§ Problem statement
Transcribe the full listing below, word for word, without pictures.

§ Material provided
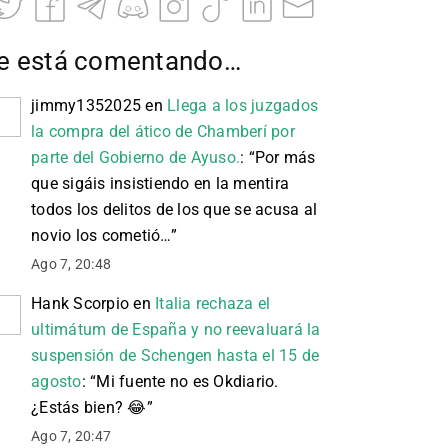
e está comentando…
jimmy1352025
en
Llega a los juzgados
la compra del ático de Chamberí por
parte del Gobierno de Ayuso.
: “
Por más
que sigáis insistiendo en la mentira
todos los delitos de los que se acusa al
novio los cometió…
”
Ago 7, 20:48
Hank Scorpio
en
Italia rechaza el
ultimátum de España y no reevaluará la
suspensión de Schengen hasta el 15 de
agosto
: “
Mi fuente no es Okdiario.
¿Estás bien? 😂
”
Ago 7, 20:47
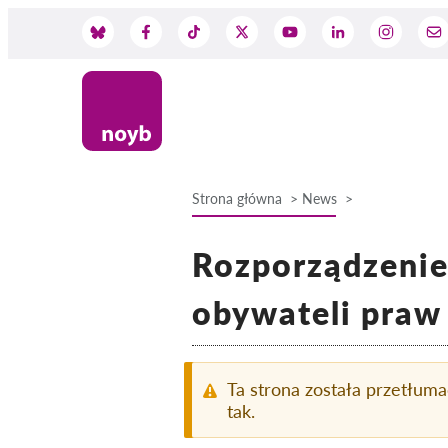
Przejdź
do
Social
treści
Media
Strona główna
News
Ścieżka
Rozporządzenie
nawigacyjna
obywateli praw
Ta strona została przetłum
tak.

§ Answer box
e está comentando…
jimmy1352025
en
Llega a los juzgados
la compra del ático de Chamberí por
parte del Gobierno de Ayuso.
: “
Por más
que sigáis insistiendo en la mentira
todos los delitos de los que se acusa al
novio los cometió…
”
Ago 7, 20:48
Hank Scorpio
en
Italia rechaza el
ultimátum de España y no reevaluará la
suspensión de Schengen hasta el 15 de
agosto
: “
Mi fuente no es Okdiario.
¿Estás bien? 😂
”
Ago 7, 20:47
Przejdź
do
Social
treści
Media
Strona główna
News
Ścieżka
Rozporządzenie
nawigacyjna
obywateli praw
Ta strona została przetłum
tak.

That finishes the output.